#### WORK TASK
Set down only the lines from the one containing "L’Étoile du Nord" through the final line of the entries below, exactly as they stand, with no pictures.

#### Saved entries
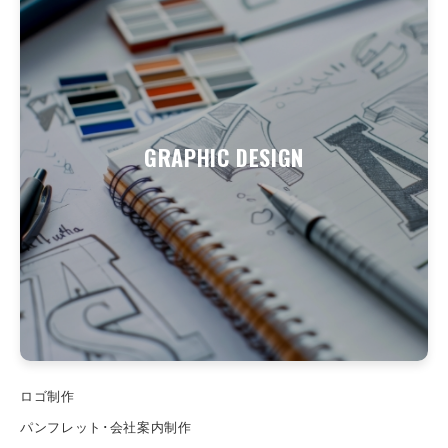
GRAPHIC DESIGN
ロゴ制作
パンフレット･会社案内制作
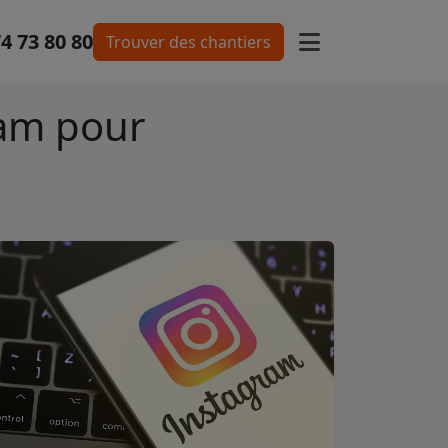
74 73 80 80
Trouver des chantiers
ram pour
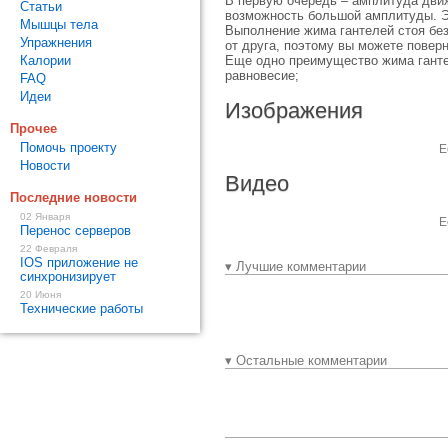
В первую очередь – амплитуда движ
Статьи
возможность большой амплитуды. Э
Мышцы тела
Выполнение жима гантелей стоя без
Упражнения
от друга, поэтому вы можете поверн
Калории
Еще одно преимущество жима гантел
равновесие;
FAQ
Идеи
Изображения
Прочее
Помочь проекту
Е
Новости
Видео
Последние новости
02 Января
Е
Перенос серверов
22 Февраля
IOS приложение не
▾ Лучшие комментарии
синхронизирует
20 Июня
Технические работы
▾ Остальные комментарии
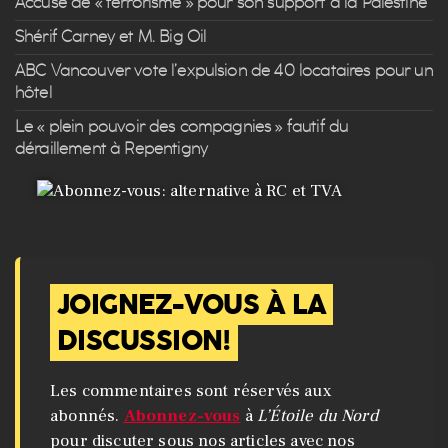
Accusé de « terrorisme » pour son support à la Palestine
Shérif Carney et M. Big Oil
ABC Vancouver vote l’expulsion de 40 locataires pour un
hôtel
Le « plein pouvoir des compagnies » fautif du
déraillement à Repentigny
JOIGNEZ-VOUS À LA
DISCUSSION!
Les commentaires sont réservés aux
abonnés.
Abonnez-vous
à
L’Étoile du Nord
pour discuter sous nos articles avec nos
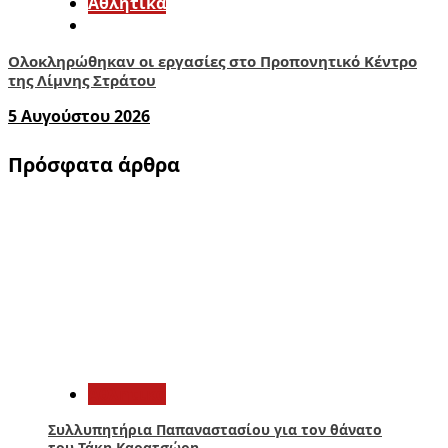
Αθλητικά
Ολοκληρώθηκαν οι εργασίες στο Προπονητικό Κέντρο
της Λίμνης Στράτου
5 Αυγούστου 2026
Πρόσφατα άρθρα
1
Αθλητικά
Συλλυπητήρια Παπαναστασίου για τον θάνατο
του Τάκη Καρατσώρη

#### YOUR RESPONSE
L’Étoile du Nord
pour discuter sous nos articles avec nos
Αθλητικά
Ολοκληρώθηκαν οι εργασίες στο Προπονητικό Κέντρο
της Λίμνης Στράτου
5 Αυγούστου 2026
Πρόσφατα άρθρα
1
Αθλητικά
Συλλυπητήρια Παπαναστασίου για τον θάνατο
του Τάκη Καρατσώρη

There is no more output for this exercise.